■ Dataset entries
>>>

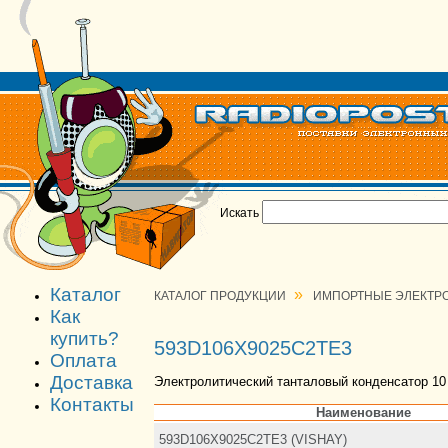
Искать
Каталог
»
КАТАЛОГ ПРОДУКЦИИ
ИМПОРТНЫЕ ЭЛЕКТР
Как
купить?
593D106X9025C2TE3
Оплата
Доставка
Электролитический танталовый конденсатор 10
Контакты
Наименование
593D106X9025C2TE3 (VISHAY)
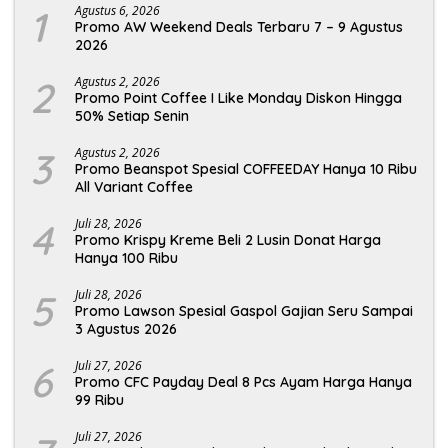
1
Agustus 6, 2026
Promo AW Weekend Deals Terbaru 7 – 9 Agustus
2026
2
Agustus 2, 2026
Promo Point Coffee I Like Monday Diskon Hingga
50% Setiap Senin
3
Agustus 2, 2026
Promo Beanspot Spesial COFFEEDAY Hanya 10 Ribu
All Variant Coffee
4
Juli 28, 2026
Promo Krispy Kreme Beli 2 Lusin Donat Harga
Hanya 100 Ribu
5
Juli 28, 2026
Promo Lawson Spesial Gaspol Gajian Seru Sampai
3 Agustus 2026
6
Juli 27, 2026
Promo CFC Payday Deal 8 Pcs Ayam Harga Hanya
99 Ribu
Juli 27, 2026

<<<

Give the data above back unchanged, except for the pictures.

■ Solution for this task
Искать
Каталог
»
КАТАЛОГ ПРОДУКЦИИ
ИМПОРТНЫЕ ЭЛЕКТР
Как
купить?
593D106X9025C2TE3
Оплата
Доставка
Электролитический танталовый конденсатор 10
Контакты
Наименование
593D106X9025C2TE3 (VISHAY)
1
Agustus 6, 2026
Promo AW Weekend Deals Terbaru 7 – 9 Agustus
2026
2
Agustus 2, 2026
Promo Point Coffee I Like Monday Diskon Hingga
50% Setiap Senin
3
Agustus 2, 2026
Promo Beanspot Spesial COFFEEDAY Hanya 10 Ribu
All Variant Coffee
4
Juli 28, 2026
Promo Krispy Kreme Beli 2 Lusin Donat Harga
Hanya 100 Ribu
5
Juli 28, 2026
Promo Lawson Spesial Gaspol Gajian Seru Sampai
3 Agustus 2026
6
Juli 27, 2026
Promo CFC Payday Deal 8 Pcs Ayam Harga Hanya
99 Ribu
Juli 27, 2026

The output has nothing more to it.